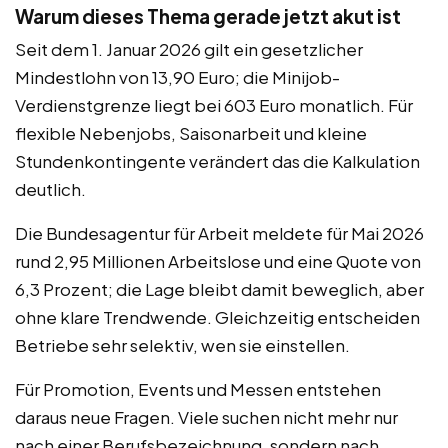
Warum dieses Thema gerade jetzt akut ist
Seit dem 1. Januar 2026 gilt ein gesetzlicher
Mindestlohn von 13,90 Euro; die Minijob-
Verdienstgrenze liegt bei 603 Euro monatlich. Für
flexible Nebenjobs, Saisonarbeit und kleine
Stundenkontingente verändert das die Kalkulation
deutlich.
Die Bundesagentur für Arbeit meldete für Mai 2026
rund 2,95 Millionen Arbeitslose und eine Quote von
6,3 Prozent; die Lage bleibt damit beweglich, aber
ohne klare Trendwende. Gleichzeitig entscheiden
Betriebe sehr selektiv, wen sie einstellen.
Für Promotion, Events und Messen entstehen
daraus neue Fragen. Viele suchen nicht mehr nur
nach einer Berufsbezeichnung, sondern nach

Task description: Locate the lines above that contain "Euro" and copy them.

Result:
Mindestlohn von 13,90 Euro; die Minijob-
Verdienstgrenze liegt bei 603 Euro monatlich. Für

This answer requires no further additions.